Soon they quiet down and listen to the locomotive’s soulhulling horn whistling in the dark while it ferries its load of misery and pain farther into the territory of despair. A cargo seeking mercy from creatures without conscience. Finally Niko nods again as if the iron language of the train has spoken to him in a primitive and private tongue and he regards the demon, his demon, sitting patiently before him.
“You’re taller than I imagined.”
His demon laughs and Niko follows. The train screams boastful oblivion. Many miles away, mulchosaurs glance up from their gutstrewn prey and scream replies to the iron challenge shrieked across the tortured air beneath the world.
From the folds of its wings Niko’s demon produces a bottle. Sealed cap, white letters on black label. “I believe you dropped this.” He leans forward and holds the bottle out.
Niko takes the whiskey from him. “I believe you’re right,” he says, and breaks the longshut seal.
A HUNGRY TRAIN howls down the gloom and feeds its pace by eating souls on rails set in the poisoned land like stitches in a rotting wound while Niko takes the offered drink and smoky liquid floods a tunnel decades dry. His demon nods approval as the man drinks from the bottle and the trainhorn blows an aching note as his charge on a Hellfound train falls off the wagon like an ousted angel.
Down the hatch the demon says in Niko’s voice.
Lookin at ya Niko toasts. He holds the whiskey in his mouth expecting that his throat will clamp and when it doesn’t lets the liquor trickle down his throat and waits. No pounding skull no clenching gut no breaking sweat. A faint but not unpleasant burn of smoky liquid in his mouth.
He swallows. His eyes tear up, his face turns red, he feels he’s going to sneeze. But it has always felt like this or worse.
“Like falling off a bike,” his demon says.
“Or a wagon.” He lifts the bottle one more time but hesitates.
“Go ahead. The second stroke won’t make you more unfaithful than the first.”
But Niko bangs the bottle on the rocking floor and watches amber liquid sloshing with the freightcar’s motion. “So,” he tells the bottle. “You’re back.”
“Sort of.”
“Sort of. What’s that mean?”
“I’m back but not the way you think.”
“No shit, Sherlock. Now if I want to wrestle you I can do it with my hands.”
His demon’s smile grows fond. “Not what I meant, bud.”
“Don’t call me that.” Niko grabs the bottle up and takes that second swig and does not see his demon’s look of undiluted pleasure.
“Let me deal you some cards here, buddy pal. One, a cute little succubus clamped onto your leg like a horny little poodle dog. Two, a toasty fire inside a comfy little igloo. Three, two lovenotes in your own crappy handwriting, Exhibit A sealed in a bottle of Tennessee’s finest, Exhibit B delivered via Greek Express.”
“You wrote the notes.”
“No shit, Sherlock. And built the igloo. And made the fire. And knocked that little sucker off your leg.”
“But why.”
A helpless shrug. The ravaged face wears something sad and tender now. The demon wraps his wings about him as if cold and now it’s his turn to stare bleakly at the whiskey bottle. “Because, you poor fuckedup loser,” he tells the bottle, “I love you.”

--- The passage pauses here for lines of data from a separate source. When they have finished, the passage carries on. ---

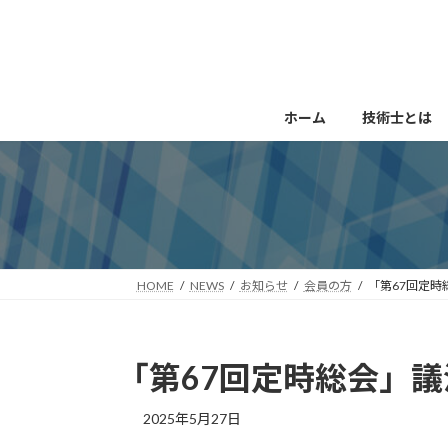
コ
ナ
ン
ビ
テ
ゲ
ン
ー
ツ
シ
ホーム
技術士とは
へ
ョ
ス
ン
キ
に
ッ
移
プ
動
HOME
NEWS
お知らせ
会員の方
「第67回定
「第67回定時総会」
2025年5月27日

PITCHFORKED DEMONS STOKE the famished engine with a coke of anguished souls. Niko in the stifling boxcar feels the old familiar fuse burn in his belly and he looks away from his own demon swaying with the boxcar’s languid motion. He senses the demon’s embarrassment and feels embarrassed for him.

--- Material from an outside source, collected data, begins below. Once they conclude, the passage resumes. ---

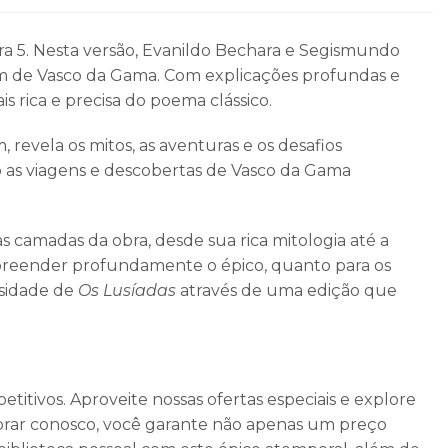
ra 5. Nesta versão, Evanildo Bechara e Segismundo
em de Vasco da Gama. Com explicações profundas e
is rica e precisa do poema clássico.
revela os mitos, as aventuras e os desafios
 as viagens e descobertas de Vasco da Gama
 camadas da obra, desde sua rica mitologia até a
mpreender profundamente o épico, quanto para os
osidade de
Os Lusíadas
através de uma edição que
itivos. Aproveite nossas ofertas especiais e explore
 comprar conosco, você garante não apenas um preço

“It’s an occupational hazard,” his demon says. “Sometimes we get a little too fond of the thing we’re decimating.”
Niko slides his guitar case between himself and his demon.
“See, I’m part of you. Which means I’m also partly you. Mostly you never needed me. Did you know that? Mortals often don’t. You undo yourselves just fine without us. But sometimes you flog yourselves right up to the brink and then just stand there wavering. That’s where we come in.” He mimes a little push with S-shaped tendrils.
Niko undoes the catches and raises the lid and stares into the case like a man at the funeral of an old lover. He takes another swig of booze. Three old friends getting reacquainted on a train. Can I have a hallelujah.